Il giubileo ci invita a vivere la riconciliazione. Se abbiamo accumulato risentimenti e incomprensioni, l’anno di grazia che il giubileo rappresenta ci spinge a ristabilire buoni rapporti con l’ambiente in cui viviamo. Ce lo dice ancora il Papa nella bolla di convocazione: “Nel cuore di ogni persona c’è la speranza come desiderio e attesa del bene, anche senza sapere che cosa porterà il domani. Tuttavia, l’imprevedibilità del futuro suscita spesso sentimenti contrastanti: dalla fiducia alla paura, dalla serenità allo scoraggiamento, dalla certezza al dubbio. Spesso incontriamo persone scoraggiate, che guardano al futuro con scetticismo e pessimismo, come se nulla potesse offrire loro la felicità. Il Giubileo sia per tutti occasione per ravvivare la speranza”
Riconciliati e riconciliatori
Il giubileo ci permette di entrare nella dinamica del perdono, ricevuto e donato. È quel ritorno all’inizio.

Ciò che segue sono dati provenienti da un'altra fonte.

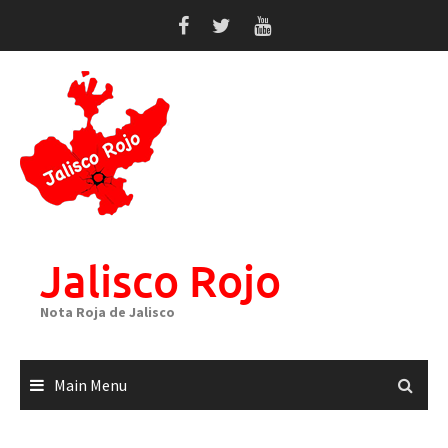
Skip
to
content
Jalisco Rojo
Nota Roja de Jalisco
Main Menu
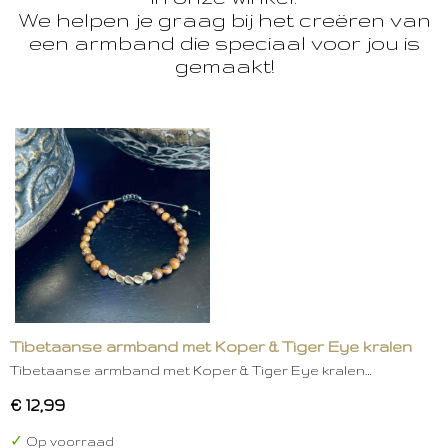
We helpen je graag bij het creëren van
een armband die speciaal voor jou is
gemaakt!
Tibetaanse armband met Koper & Tiger Eye kralen
Tibetaanse armband met Koper & Tiger Eye kralen…
€ 12,99
✓
Op voorraad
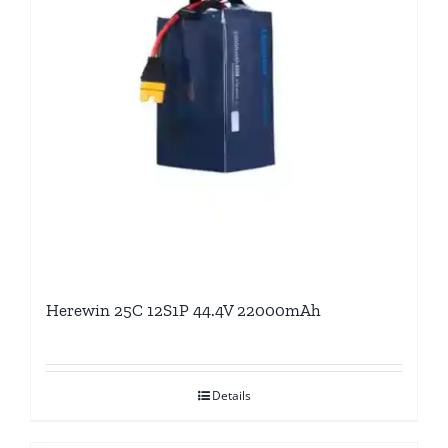
Herewin 25C 12S1P 44.4V 22000mAh
Details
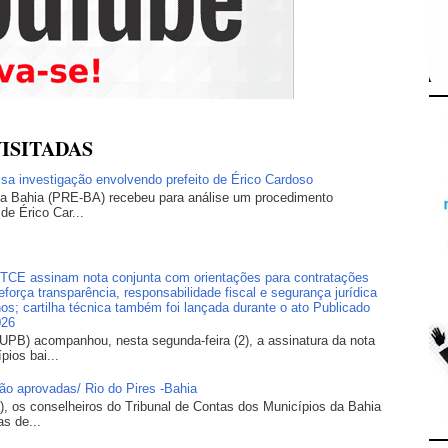
ISITADAS
lisa investigação envolvendo prefeito de Érico Cardoso
 da Bahia (PRE-BA) recebeu para análise um procedimento
 de Érico Car...
E assinam nota conjunta com orientações para contratações
orça transparência, responsabilidade fiscal e segurança jurídica
os; cartilha técnica também foi lançada durante o ato Publicado
026
UPB) acompanhou, nesta segunda-feira (2), a assinatura da nota
pios bai...
são aprovadas/ Rio do Pires -Bahia
), os conselheiros do Tribunal de Contas dos Municípios da Bahia
s de...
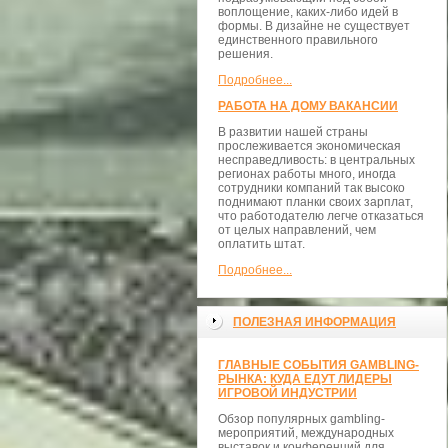
воплощение, каких-либо идей в
формы. В дизайне не существует
единственного правильного
решения.
Подробнее...
РАБОТА НА ДОМУ ВАКАНСИИ
В развитии нашей страны
прослеживается экономическая
несправедливость: в центральных
регионах работы много, иногда
сотрудники компаний так высоко
поднимают планки своих зарплат,
что работодателю легче отказаться
от целых направлений, чем
оплатить штат.
Подробнее...
ПОЛЕЗНАЯ ИНФОРМАЦИЯ
ГЛАВНЫЕ СОБЫТИЯ GAMBLING-
РЫНКА: КУДА ЕДУТ ЛИДЕРЫ
ИГРОВОЙ ИНДУСТРИИ
Обзор популярных gambling-
мероприятий, международных
выставок и конференций для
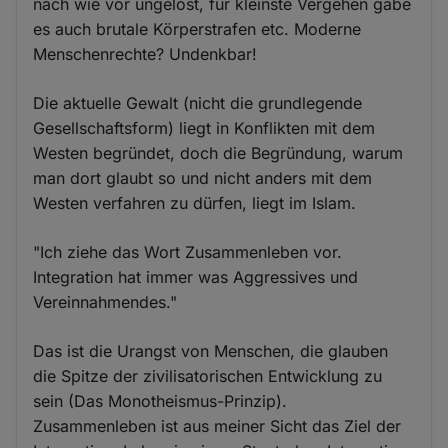
nach wie vor ungelöst, für kleinste Vergehen gäbe
es auch brutale Körperstrafen etc. Moderne
Menschenrechte? Undenkbar!
Die aktuelle Gewalt (nicht die grundlegende
Gesellschaftsform) liegt in Konflikten mit dem
Westen begründet, doch die Begründung, warum
man dort glaubt so und nicht anders mit dem
Westen verfahren zu dürfen, liegt im Islam.
"Ich ziehe das Wort Zusammenleben vor.
Integration hat immer was Aggressives und
Vereinnahmendes."
Das ist die Urangst von Menschen, die glauben
die Spitze der zivilisatorischen Entwicklung zu
sein (Das Monotheismus-Prinzip).
Zusammenleben ist aus meiner Sicht das Ziel der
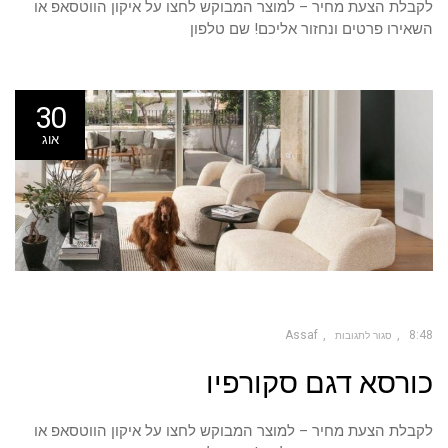
לקבלת הצעת מחיר – למוצר המבוקש לחצו על איקון הווטסאפ או
השאירו פרטים ונחזור אליכם! שם טלפון
30
אוג
Assaf
8:48
סגור לתגובות
על
כורסא דגם סקורפיו
כורסא
דגם
סקורפיו
לקבלת הצעת מחיר – למוצר המבוקש לחצו על איקון הווטסאפ או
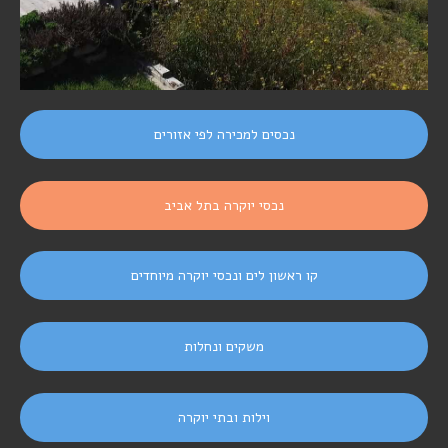
נכסים למכירה לפי אזורים
נכסי יוקרה בתל אביב
קו ראשון לים ונכסי יוקרה מיוחדים
משקים ונחלות
וילות ובתי יוקרה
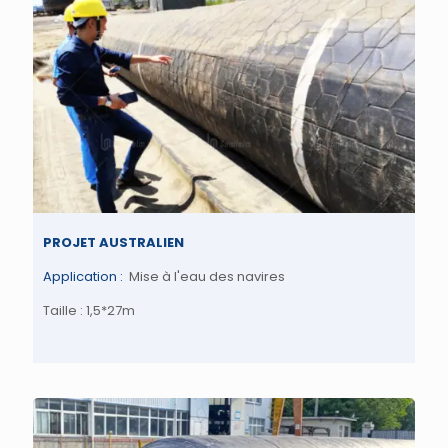
PROJET AUSTRALIEN
Application :
Mise à l'eau des navires
Taille : 1,5*27m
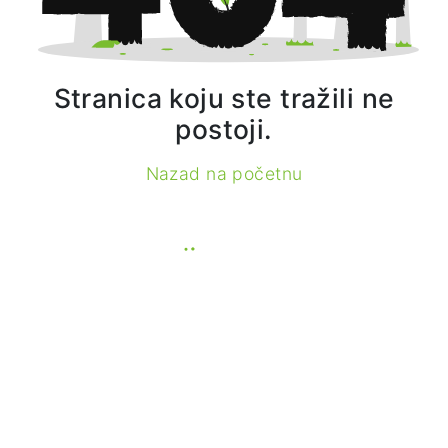
Stranica koju ste tražili ne
postoji.
Nazad na početnu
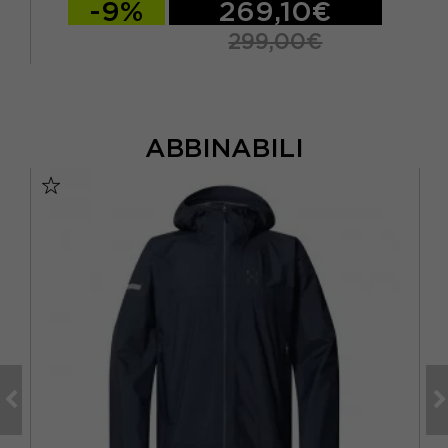
-9%
269,10€
299,00€
ABBINABILI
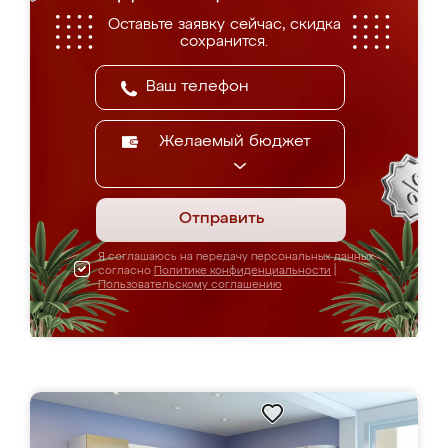
Оставьте заявку сейчас, скидка
сохранится.
Желаемый бюджет
Отправить
Я соглашаюсь на передачу персональных данных
согласно
Политике конфиденциальности
|
Пользовательскому соглашению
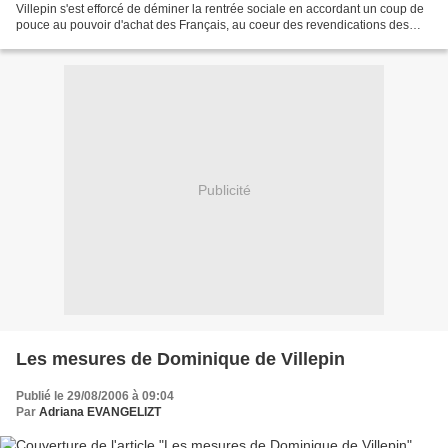
Villepin s'est efforcé de déminer la rentrée sociale en accordant un coup de
pouce au pouvoir d'achat des Français, au coeur des revendications des
syndicats et des critiques de...
Publicité
Les mesures de Dominique de Villepin
Publié le 29/08/2006 à 09:04
Par
Adriana EVANGELIZT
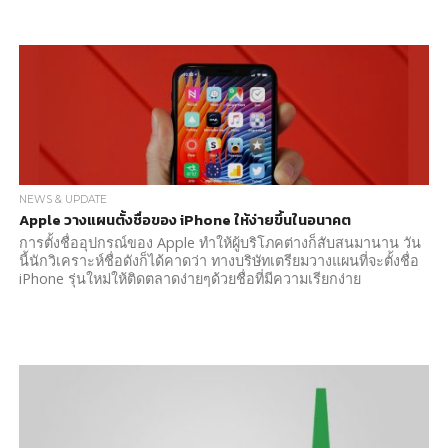
NEWS & UPDATE
Apple วางแผนตั้งชื่อของ iPhone ให้ง่ายขึ้นในอนาคต
การตั้งชื่ออุปกรณ์ของ Apple ทำให้ผู้บริโภคต่างก็สับสนมานาน วัน
นี้นักวิเคราะห์ชื่อดังก็ได้คาดว่า ทางบริษัทเตรียมวางแผนที่จะตั้งชื่อ
iPhone รุ่นใหม่ให้ติดตลาดง่ายๆด้วยชื่อที่มีความเรียกง่าย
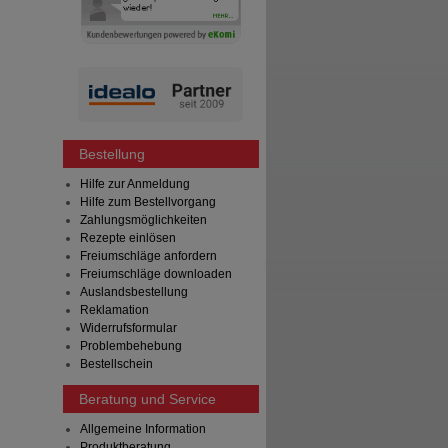
Bestellung
Hilfe zur Anmeldung
Hilfe zum Bestellvorgang
Zahlungsmöglichkeiten
Rezepte einlösen
Freiumschläge anfordern
Freiumschläge downloaden
Auslandsbestellung
Reklamation
Widerrufsformular
Problembehebung
Bestellschein
Beratung und Service
Allgemeine Information
Produktberatung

Se la malattia provoca disagio, che a sua volta influisce negativamente sui sintomi, è stato anche dimostrato che, nonostante il cattivo umore e la tristezza siano spesso inevitabili, l’umore aiuta a vivere la malattia in modo diverso e sembra che ciò migliori i sintomi. Un’amica, moglie e madre, appartenente a uno dei gruppi matrimoniali della parrocchia, si ammalò di cancro. Dovendo rimanere ricoverato in ospedale per tre mesi. Dopo un po’ gli ho chiesto come stava, facendogli capire chiaramente che ero sorpreso dal suo buon umore. Mi ha detto: “Non ho scelto questa malattia, non posso, ma voglio scegliere il modo in cui conviverci“.
Nella chiave del giubileo della speranza, la malattia viene vissuta in modo diverso. Concludo con un altro frammento del toro. «Ma in realtà abbiamo tutti bisogno di recuperare la gioia di vivere, perché l’essere umano, creato a immagine e somiglianza di Dio (cfr Gen 1,26), non può accontentarsi di sopravvivere o sussistere mediocremente, adattandosi al presente momento e lasciandosi soddisfare solo dalle realtà materiali. Ciò ci rinchiude nell’individualismo ed erode la speranza, generando una tristezza che si annida nel cuore, rendendoci sgradevoli e intolleranti”.